### Exercise
Go through the entries and count the lines with the string "powyżej" in them. Give only that number.

════════

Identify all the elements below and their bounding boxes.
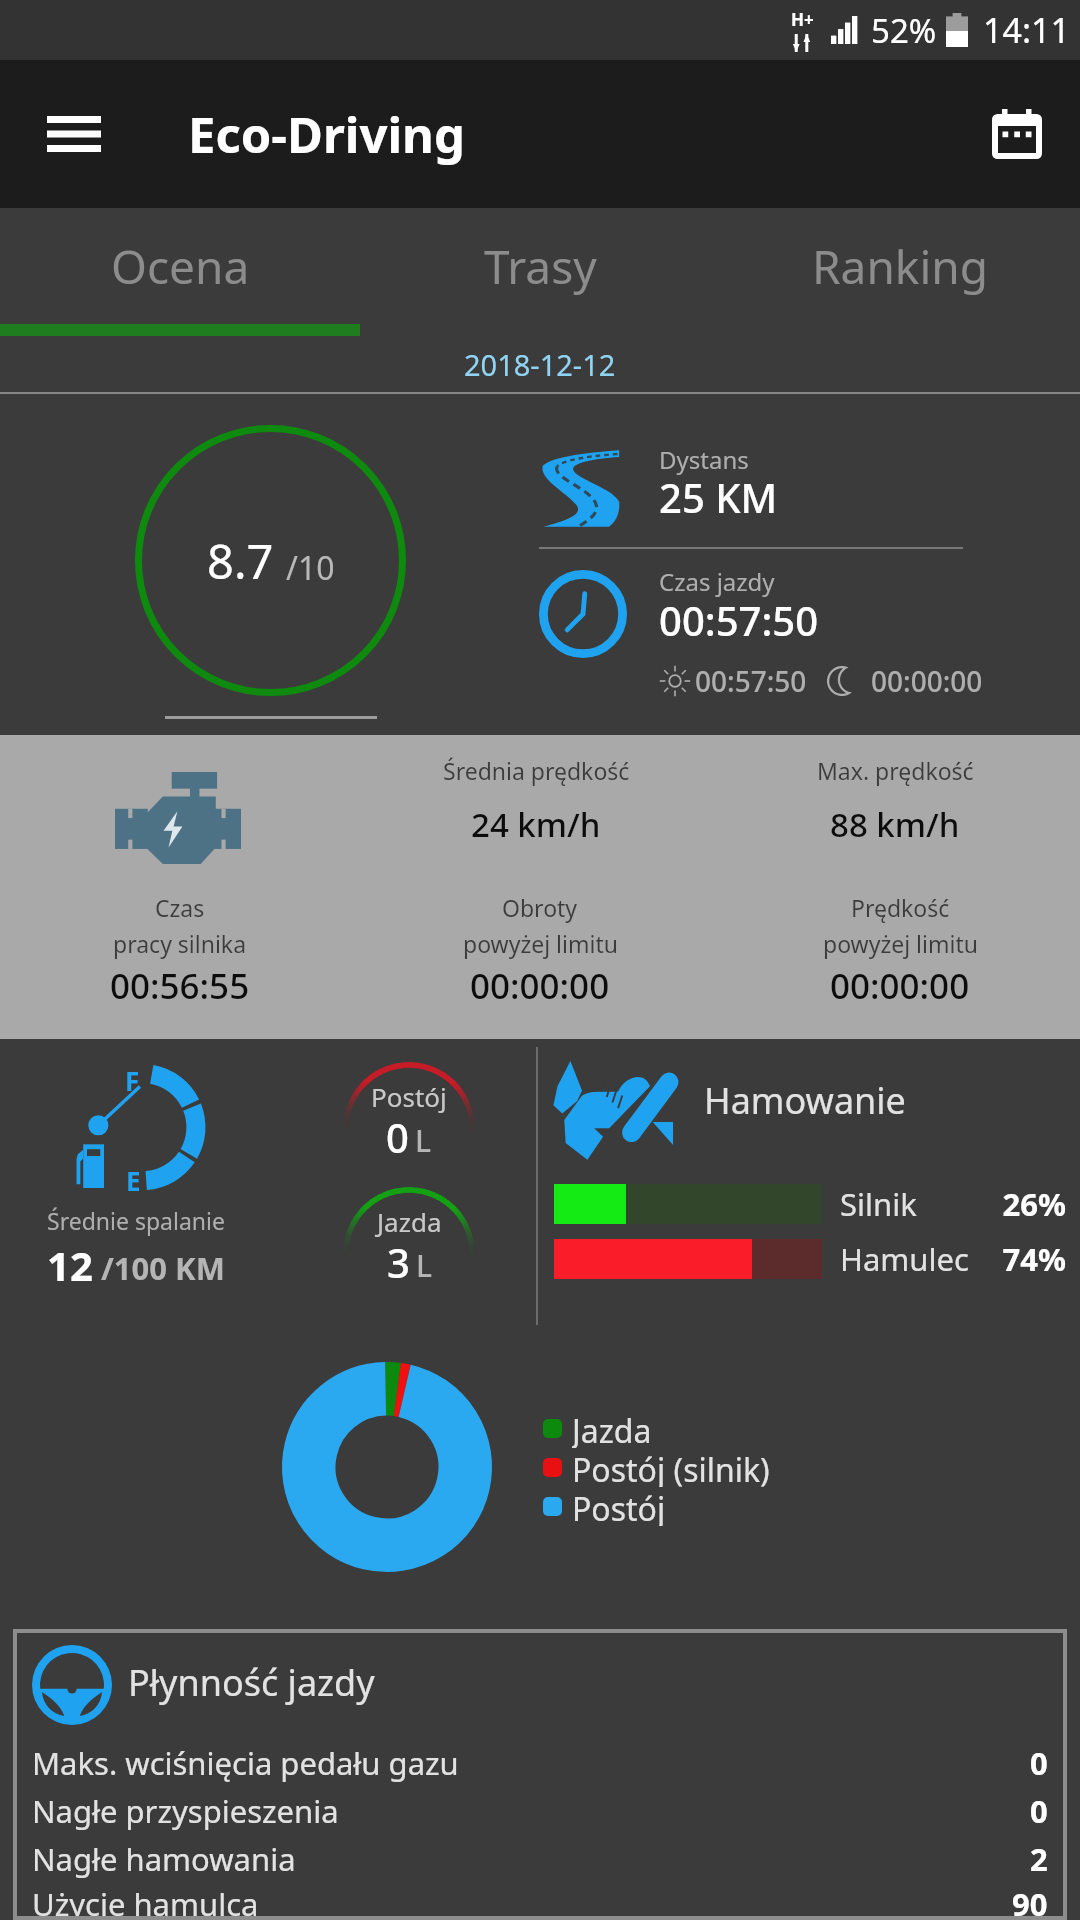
staticText: 3	[387, 1235, 410, 1289]
staticText: 90	[1012, 1883, 1048, 1916]
staticText: H+	[791, 8, 814, 31]
staticText: 88 km/h	[830, 802, 960, 847]
staticText: 74%	[1000, 1238, 1066, 1280]
button[interactable]: Ocena	[0, 208, 360, 324]
staticText: 24 km/h	[471, 802, 601, 847]
staticText: Czas jazdy	[659, 565, 775, 598]
staticText: Eco-Driving	[188, 101, 465, 168]
staticText: 0	[386, 1110, 409, 1164]
staticText: 2	[1030, 1838, 1048, 1880]
staticText: Hamowanie	[704, 1076, 906, 1125]
staticText: 00:00:00	[830, 962, 970, 1010]
staticText: Postój	[371, 1079, 447, 1114]
staticText: Jazda	[377, 1204, 442, 1239]
staticText: powyżej limitu	[463, 928, 618, 959]
staticText: powyżej limitu	[823, 928, 978, 959]
staticText: Nagłe przyspieszenia	[32, 1790, 1030, 1832]
staticText: pracy silnika	[113, 928, 247, 959]
staticText: 00:57:50	[695, 662, 807, 700]
staticText: Hamulec	[840, 1238, 1000, 1280]
staticText: Ocena	[111, 235, 250, 298]
staticText: Postój (silnik)	[572, 1448, 770, 1487]
button[interactable]: Select date	[972, 89, 1062, 179]
staticText: Maks. wciśnięcia pedału gazu	[32, 1742, 1030, 1784]
staticText: Czas	[155, 892, 205, 923]
staticText: Silnik	[840, 1183, 1000, 1225]
staticText: Obroty	[502, 892, 578, 923]
staticText: F	[125, 1063, 140, 1098]
staticText: Ranking	[812, 235, 988, 298]
staticText: Prędkość	[851, 892, 950, 923]
staticText: Dystans	[659, 443, 749, 476]
staticText: L	[415, 1120, 432, 1161]
staticText: Nagłe hamowania	[32, 1838, 1030, 1880]
button[interactable]: Trasy	[360, 208, 720, 324]
staticText: 0	[1030, 1790, 1048, 1832]
staticText: Postój	[572, 1487, 666, 1526]
staticText: 12	[47, 1238, 93, 1292]
staticText: 8.7	[207, 529, 274, 593]
staticText: Max. prędkość	[817, 755, 974, 786]
staticText: 00:00:00	[871, 662, 983, 700]
staticText: Trasy	[484, 235, 597, 298]
staticText: 00:56:55	[110, 962, 250, 1010]
staticText: Średnia prędkość	[443, 755, 630, 786]
staticText: 26%	[1000, 1183, 1066, 1225]
button[interactable]: Ranking	[720, 208, 1080, 324]
staticText: 00:00:00	[470, 962, 610, 1010]
staticText: L	[416, 1245, 433, 1286]
staticText: /100 KM	[101, 1247, 225, 1289]
button[interactable]: Open navigation menu	[28, 88, 120, 180]
button[interactable]: 2018-12-12	[0, 336, 1080, 392]
staticText: Płynność jazdy	[128, 1658, 375, 1707]
staticText: 25 KM	[659, 470, 778, 524]
staticText: 14:11	[983, 7, 1070, 53]
staticText: E	[126, 1163, 141, 1198]
staticText: Jazda	[572, 1409, 652, 1448]
staticText: 2018-12-12	[464, 345, 616, 384]
staticText: 00:57:50	[659, 593, 819, 647]
staticText: 52%	[871, 8, 937, 53]
staticText: /10	[286, 546, 335, 590]
staticText: Średnie spalanie	[47, 1205, 225, 1236]
staticText: 0	[1030, 1742, 1048, 1784]
staticText: Użycie hamulca	[32, 1883, 1012, 1916]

════════

### Exercise solution
2